> _EXERCISE AIM_
Beginning at the line that contains "Enumerate the UI" and finishing at the line that contains "Give bounding boxes", output the data below exactly. Include both end lines and no pictures.

> _EXERCISE MATERIAL_
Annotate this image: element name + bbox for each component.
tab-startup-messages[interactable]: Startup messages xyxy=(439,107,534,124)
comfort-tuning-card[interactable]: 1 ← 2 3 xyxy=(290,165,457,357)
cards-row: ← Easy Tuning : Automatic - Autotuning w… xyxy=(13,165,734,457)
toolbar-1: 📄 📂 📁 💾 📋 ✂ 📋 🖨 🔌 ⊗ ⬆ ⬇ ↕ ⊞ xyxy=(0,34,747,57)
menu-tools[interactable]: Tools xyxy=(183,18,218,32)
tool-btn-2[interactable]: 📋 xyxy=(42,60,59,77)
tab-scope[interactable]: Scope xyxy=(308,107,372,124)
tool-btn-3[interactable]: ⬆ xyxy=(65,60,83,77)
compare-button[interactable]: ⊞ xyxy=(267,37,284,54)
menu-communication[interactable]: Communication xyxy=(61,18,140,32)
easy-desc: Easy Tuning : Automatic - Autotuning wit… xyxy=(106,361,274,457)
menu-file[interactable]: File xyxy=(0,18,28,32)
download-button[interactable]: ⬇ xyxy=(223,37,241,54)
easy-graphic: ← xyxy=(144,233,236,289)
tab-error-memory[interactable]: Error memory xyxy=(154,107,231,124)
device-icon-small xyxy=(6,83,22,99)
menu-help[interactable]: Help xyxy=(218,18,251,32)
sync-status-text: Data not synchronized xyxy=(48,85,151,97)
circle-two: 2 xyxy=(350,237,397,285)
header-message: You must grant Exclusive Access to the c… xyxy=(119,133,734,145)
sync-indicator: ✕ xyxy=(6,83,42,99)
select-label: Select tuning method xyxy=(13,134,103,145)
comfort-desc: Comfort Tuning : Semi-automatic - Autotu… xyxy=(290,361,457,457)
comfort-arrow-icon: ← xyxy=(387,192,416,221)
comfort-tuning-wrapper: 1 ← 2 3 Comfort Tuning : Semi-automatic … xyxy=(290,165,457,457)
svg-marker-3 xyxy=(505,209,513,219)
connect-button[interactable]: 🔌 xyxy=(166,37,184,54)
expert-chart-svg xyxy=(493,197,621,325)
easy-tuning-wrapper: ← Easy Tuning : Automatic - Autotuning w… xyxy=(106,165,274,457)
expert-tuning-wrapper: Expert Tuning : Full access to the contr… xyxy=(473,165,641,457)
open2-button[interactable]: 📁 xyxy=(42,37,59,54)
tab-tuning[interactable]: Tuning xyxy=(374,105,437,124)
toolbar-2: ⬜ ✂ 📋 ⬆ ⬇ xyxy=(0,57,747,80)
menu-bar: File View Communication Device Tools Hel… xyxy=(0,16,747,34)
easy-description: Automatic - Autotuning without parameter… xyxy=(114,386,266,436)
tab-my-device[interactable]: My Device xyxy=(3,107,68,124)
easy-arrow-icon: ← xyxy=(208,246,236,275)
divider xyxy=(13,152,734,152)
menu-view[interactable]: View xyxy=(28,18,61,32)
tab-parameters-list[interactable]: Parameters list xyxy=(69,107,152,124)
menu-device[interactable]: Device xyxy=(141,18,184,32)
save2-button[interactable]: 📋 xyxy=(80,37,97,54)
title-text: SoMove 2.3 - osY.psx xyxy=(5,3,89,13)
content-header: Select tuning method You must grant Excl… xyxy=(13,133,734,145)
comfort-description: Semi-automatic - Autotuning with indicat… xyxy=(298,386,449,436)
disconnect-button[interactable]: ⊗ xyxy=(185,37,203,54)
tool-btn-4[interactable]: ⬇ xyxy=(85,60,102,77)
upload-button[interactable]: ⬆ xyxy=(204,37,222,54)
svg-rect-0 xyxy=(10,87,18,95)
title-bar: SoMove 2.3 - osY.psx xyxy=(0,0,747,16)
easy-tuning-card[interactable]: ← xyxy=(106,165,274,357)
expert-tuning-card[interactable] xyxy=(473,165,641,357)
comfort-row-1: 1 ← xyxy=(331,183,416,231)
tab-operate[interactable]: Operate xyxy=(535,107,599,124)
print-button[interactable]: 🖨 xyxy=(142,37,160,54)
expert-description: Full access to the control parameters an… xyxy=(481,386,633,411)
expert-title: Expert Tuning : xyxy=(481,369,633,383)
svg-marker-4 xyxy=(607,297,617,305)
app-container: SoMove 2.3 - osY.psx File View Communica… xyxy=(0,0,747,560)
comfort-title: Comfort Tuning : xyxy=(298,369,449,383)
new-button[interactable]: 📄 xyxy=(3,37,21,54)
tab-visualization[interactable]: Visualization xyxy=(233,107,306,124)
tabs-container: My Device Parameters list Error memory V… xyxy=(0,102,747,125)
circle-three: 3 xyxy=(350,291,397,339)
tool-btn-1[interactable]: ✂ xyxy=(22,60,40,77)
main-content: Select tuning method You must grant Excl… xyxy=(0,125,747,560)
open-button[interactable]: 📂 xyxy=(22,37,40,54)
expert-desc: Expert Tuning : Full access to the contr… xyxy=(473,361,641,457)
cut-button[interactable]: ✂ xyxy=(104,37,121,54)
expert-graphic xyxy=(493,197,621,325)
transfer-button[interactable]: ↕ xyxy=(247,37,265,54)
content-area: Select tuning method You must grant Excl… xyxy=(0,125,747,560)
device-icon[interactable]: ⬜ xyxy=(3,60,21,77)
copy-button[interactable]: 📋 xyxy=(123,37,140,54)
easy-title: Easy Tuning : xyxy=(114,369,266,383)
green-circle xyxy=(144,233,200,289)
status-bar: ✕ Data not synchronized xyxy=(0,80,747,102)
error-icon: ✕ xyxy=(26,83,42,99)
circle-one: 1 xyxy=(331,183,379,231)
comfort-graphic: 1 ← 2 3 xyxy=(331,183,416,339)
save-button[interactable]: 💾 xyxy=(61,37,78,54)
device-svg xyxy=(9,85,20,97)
* * *
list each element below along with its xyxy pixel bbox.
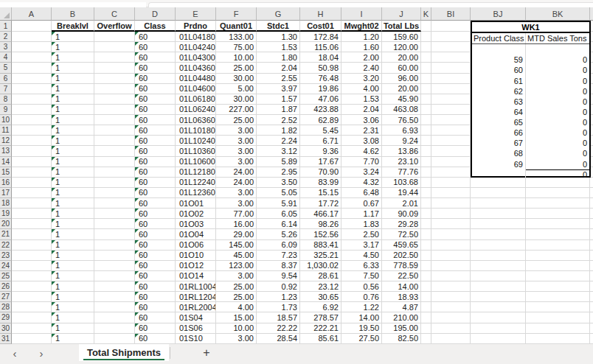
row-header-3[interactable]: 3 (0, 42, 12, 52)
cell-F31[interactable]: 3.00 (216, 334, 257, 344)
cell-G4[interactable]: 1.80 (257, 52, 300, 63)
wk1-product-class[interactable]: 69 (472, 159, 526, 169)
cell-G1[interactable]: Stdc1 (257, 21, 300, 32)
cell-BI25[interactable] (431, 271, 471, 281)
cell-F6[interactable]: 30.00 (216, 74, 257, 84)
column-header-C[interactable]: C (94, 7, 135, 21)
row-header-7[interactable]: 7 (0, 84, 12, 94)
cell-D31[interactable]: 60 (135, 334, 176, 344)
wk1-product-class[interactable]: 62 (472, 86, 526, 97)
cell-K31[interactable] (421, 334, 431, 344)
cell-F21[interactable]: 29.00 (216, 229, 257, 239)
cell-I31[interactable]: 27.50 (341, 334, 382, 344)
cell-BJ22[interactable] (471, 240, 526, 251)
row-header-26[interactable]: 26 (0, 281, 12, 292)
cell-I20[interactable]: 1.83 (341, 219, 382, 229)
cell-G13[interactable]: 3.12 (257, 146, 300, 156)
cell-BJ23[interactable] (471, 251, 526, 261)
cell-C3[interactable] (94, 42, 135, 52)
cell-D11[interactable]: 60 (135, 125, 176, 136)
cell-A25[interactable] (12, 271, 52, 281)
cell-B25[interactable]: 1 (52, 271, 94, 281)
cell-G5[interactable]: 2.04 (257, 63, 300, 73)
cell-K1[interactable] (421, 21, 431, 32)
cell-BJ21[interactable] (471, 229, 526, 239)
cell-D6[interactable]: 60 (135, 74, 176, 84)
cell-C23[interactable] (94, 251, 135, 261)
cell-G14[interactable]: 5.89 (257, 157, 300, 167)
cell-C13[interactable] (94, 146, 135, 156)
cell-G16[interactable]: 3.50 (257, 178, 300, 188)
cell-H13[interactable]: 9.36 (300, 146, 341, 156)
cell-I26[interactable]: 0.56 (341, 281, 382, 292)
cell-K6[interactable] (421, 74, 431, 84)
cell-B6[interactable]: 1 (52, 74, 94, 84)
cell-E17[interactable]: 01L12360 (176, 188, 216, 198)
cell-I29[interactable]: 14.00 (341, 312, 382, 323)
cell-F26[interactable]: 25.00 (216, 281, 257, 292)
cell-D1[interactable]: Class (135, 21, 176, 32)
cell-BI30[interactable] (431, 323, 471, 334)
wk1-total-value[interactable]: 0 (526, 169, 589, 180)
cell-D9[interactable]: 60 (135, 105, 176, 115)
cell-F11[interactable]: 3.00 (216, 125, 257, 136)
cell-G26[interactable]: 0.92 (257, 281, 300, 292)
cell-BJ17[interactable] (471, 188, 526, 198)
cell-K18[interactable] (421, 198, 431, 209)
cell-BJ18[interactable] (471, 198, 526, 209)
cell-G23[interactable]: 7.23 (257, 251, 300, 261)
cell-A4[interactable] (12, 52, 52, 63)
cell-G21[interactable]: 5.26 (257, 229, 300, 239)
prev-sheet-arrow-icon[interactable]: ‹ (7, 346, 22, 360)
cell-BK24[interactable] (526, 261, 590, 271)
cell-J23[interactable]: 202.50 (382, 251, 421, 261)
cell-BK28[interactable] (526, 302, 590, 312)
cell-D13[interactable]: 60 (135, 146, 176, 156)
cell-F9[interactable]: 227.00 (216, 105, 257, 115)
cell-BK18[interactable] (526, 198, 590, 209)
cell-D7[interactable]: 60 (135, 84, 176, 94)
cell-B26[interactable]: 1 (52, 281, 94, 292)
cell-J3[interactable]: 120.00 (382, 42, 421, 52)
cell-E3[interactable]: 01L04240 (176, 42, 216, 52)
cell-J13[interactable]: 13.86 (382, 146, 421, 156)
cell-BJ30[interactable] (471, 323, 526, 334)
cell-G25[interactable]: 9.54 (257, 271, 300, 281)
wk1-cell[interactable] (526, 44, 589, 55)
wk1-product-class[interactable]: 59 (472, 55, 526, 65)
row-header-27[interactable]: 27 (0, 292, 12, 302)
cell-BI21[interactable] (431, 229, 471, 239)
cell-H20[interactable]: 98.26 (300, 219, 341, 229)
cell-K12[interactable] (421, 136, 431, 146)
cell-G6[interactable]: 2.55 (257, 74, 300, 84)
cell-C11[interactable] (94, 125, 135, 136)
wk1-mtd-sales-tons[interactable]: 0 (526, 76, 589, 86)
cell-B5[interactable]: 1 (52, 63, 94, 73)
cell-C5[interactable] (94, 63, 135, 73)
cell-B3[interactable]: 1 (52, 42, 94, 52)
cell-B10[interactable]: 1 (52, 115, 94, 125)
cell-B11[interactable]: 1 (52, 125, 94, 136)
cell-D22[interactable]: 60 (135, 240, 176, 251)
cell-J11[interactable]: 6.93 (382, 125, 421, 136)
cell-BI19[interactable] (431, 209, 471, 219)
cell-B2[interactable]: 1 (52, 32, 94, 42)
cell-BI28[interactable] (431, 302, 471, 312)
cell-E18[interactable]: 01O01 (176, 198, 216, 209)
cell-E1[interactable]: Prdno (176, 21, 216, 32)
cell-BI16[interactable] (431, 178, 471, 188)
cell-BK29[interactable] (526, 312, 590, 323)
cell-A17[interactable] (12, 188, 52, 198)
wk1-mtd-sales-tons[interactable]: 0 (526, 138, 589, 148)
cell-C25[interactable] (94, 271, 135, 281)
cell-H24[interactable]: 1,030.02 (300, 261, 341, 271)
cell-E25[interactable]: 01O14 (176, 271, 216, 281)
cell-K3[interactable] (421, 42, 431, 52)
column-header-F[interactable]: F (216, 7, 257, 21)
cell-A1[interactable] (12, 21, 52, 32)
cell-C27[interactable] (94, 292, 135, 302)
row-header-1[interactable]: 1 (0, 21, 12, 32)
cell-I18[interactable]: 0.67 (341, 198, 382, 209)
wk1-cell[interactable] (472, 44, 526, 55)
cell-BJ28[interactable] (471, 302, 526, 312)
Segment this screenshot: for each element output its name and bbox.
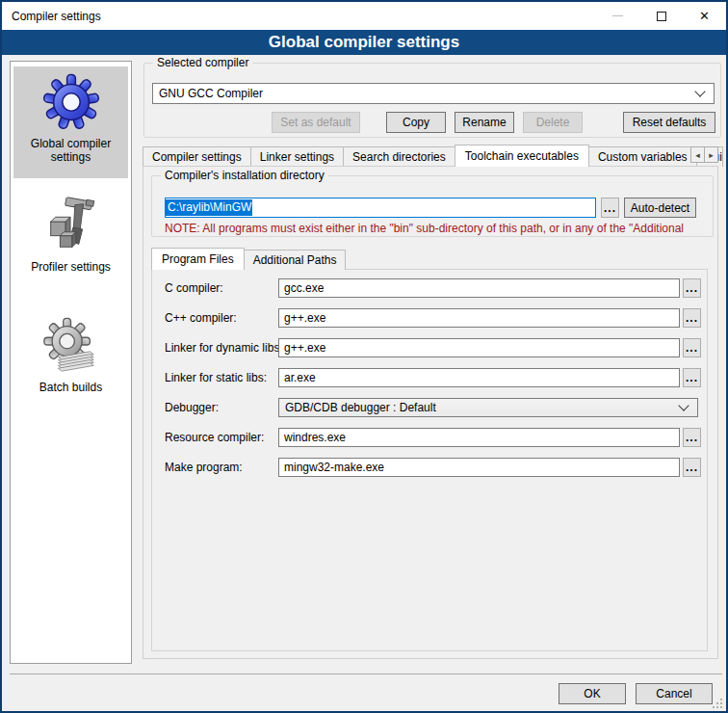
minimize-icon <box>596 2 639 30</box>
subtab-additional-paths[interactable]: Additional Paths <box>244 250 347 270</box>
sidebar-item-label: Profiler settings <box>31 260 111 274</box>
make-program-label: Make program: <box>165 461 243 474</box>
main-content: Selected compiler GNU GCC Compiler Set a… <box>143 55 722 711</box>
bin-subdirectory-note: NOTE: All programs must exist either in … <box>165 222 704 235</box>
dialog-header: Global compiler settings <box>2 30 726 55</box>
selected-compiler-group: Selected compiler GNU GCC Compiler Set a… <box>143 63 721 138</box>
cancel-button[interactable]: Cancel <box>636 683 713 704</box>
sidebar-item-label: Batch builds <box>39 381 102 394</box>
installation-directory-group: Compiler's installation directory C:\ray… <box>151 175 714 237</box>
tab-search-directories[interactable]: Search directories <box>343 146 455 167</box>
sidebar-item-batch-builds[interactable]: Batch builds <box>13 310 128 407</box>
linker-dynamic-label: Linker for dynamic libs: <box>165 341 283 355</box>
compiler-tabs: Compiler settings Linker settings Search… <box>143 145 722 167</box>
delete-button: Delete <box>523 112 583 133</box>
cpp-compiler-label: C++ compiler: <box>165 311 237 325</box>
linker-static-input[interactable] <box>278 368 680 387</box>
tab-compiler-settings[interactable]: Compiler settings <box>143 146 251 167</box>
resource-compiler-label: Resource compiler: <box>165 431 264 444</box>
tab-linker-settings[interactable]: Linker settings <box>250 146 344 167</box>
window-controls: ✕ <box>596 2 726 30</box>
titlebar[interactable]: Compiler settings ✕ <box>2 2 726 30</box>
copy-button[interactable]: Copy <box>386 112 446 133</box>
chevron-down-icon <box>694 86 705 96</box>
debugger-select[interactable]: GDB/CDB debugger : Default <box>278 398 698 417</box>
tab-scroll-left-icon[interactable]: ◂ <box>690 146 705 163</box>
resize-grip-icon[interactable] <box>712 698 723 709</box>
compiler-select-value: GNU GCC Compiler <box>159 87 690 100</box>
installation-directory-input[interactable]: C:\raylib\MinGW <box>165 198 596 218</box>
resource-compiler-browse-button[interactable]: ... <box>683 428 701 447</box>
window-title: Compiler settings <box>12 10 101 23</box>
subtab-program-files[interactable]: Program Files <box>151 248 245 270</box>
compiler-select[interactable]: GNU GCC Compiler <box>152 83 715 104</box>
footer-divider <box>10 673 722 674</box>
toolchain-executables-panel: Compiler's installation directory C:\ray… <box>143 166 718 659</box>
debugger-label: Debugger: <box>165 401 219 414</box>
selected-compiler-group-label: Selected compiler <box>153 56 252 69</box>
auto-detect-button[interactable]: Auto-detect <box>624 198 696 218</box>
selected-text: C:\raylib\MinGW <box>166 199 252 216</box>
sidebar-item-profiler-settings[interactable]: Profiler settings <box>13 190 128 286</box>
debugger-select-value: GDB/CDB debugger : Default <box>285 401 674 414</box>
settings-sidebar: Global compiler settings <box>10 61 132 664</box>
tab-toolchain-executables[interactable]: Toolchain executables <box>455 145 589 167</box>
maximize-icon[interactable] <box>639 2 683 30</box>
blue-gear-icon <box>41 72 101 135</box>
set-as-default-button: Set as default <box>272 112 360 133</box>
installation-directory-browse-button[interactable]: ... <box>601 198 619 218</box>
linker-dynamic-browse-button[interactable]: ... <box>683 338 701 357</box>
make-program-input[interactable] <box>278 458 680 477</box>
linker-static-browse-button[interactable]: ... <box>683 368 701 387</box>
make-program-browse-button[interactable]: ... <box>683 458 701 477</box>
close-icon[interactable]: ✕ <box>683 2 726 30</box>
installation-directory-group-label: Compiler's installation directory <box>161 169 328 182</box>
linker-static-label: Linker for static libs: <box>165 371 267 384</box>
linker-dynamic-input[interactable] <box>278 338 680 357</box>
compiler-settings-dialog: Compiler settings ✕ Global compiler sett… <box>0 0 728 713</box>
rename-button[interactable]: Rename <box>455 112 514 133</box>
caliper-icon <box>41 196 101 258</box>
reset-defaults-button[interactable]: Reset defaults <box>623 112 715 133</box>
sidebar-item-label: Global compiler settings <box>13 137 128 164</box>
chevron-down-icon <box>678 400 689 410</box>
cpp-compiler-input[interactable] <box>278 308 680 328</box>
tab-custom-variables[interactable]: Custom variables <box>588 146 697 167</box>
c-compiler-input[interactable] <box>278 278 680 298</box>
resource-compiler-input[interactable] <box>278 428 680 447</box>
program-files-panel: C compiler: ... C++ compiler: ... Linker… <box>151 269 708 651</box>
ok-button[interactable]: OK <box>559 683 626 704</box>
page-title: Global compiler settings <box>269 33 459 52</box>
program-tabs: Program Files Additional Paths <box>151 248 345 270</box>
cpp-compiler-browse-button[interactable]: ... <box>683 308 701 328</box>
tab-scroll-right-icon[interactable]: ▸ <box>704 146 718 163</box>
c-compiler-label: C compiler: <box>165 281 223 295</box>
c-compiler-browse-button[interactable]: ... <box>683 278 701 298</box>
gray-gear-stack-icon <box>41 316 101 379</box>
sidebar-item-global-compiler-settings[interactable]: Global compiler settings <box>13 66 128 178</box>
==
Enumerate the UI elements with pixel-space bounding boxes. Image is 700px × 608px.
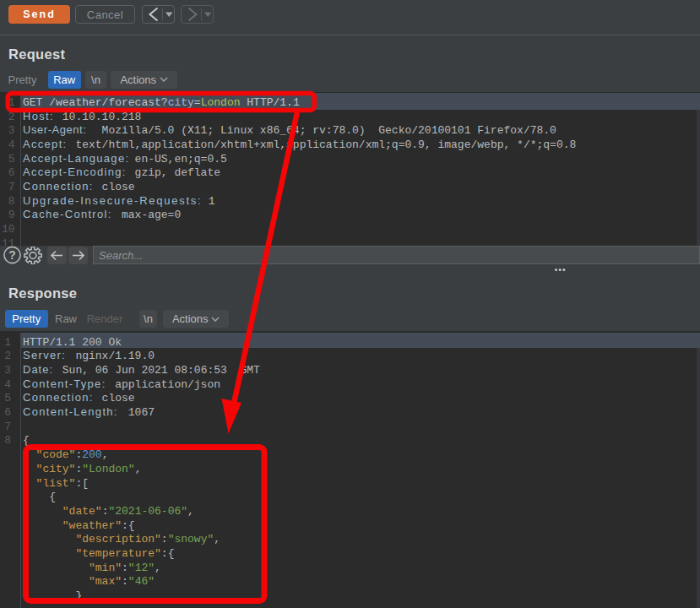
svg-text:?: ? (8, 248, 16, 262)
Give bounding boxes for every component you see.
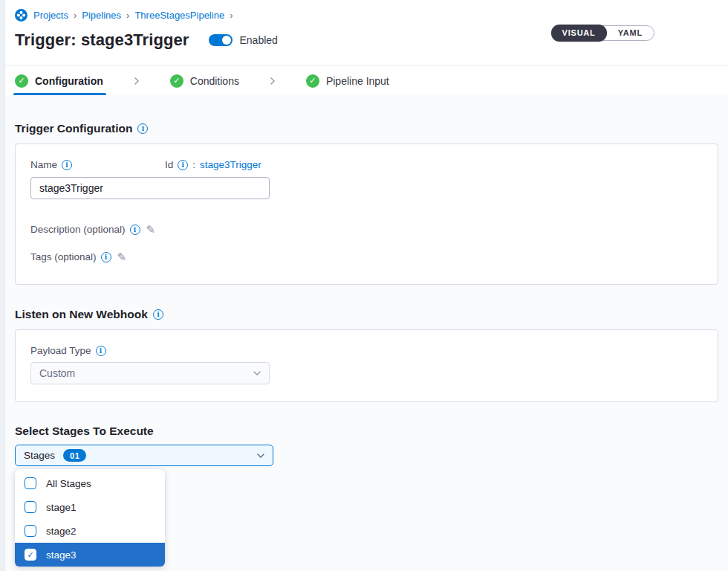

> _RESPONSE_
Enumerate the UI elements with pixel-space bounding boxes. Image is 700px × 608px.
svg-text:?: ? (8, 248, 16, 262)
Give bounding boxes for every component you see.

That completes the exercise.